The lines to be copied are those below that contain "Copyright".

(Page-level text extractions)
....................

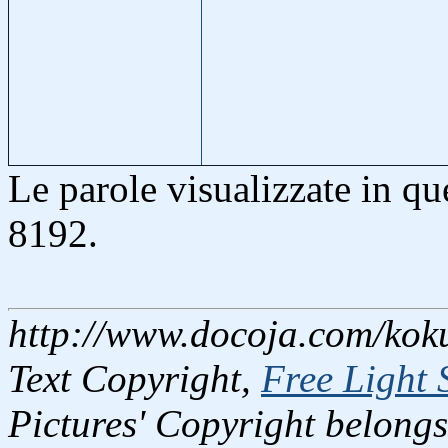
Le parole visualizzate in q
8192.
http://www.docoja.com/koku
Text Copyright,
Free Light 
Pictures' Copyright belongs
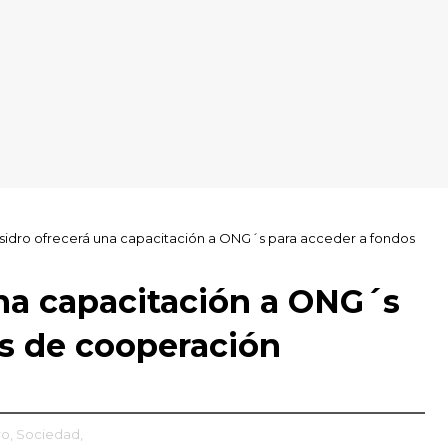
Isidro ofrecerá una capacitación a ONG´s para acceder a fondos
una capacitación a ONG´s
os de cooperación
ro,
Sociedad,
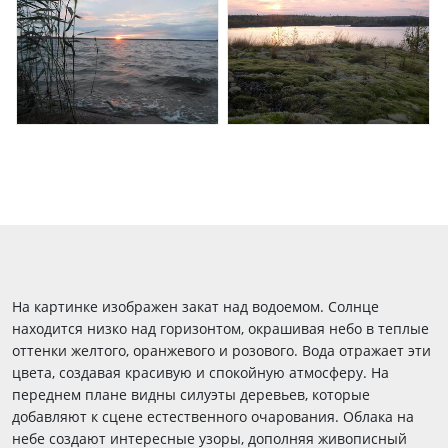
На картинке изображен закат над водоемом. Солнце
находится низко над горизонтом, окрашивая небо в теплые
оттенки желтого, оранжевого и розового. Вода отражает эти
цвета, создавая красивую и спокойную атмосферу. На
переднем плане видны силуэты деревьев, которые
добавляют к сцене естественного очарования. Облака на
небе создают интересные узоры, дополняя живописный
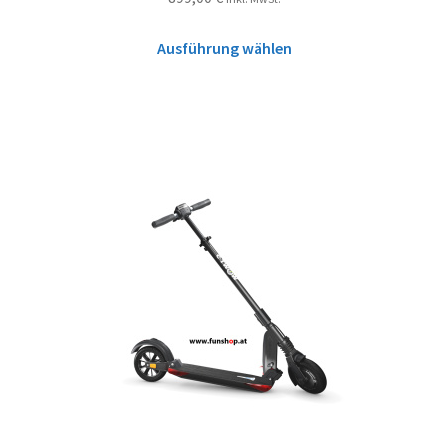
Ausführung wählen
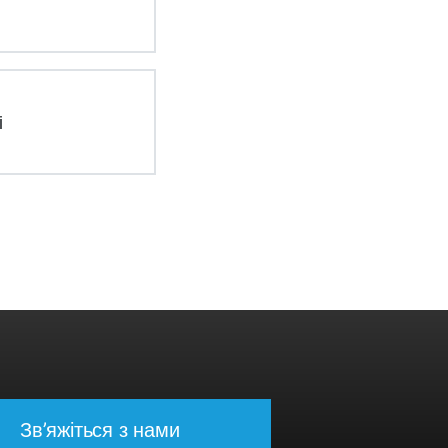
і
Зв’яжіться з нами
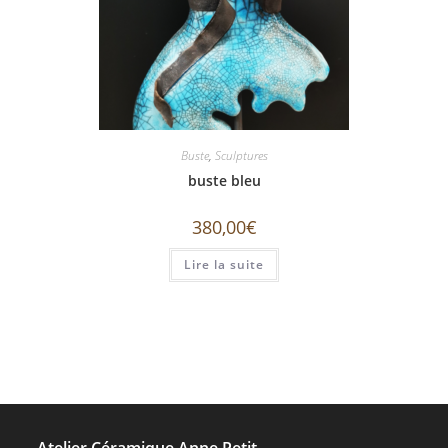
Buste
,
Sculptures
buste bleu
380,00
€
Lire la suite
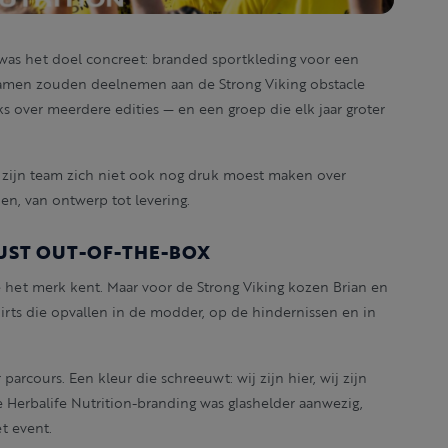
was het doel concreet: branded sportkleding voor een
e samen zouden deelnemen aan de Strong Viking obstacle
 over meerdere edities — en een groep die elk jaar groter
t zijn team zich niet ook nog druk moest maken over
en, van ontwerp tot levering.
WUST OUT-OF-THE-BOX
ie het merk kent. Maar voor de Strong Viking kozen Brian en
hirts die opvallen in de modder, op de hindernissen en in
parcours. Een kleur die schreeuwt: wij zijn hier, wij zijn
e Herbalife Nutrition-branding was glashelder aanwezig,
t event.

....................

Response:
Text Copyright,
Pictures' Copyright belongs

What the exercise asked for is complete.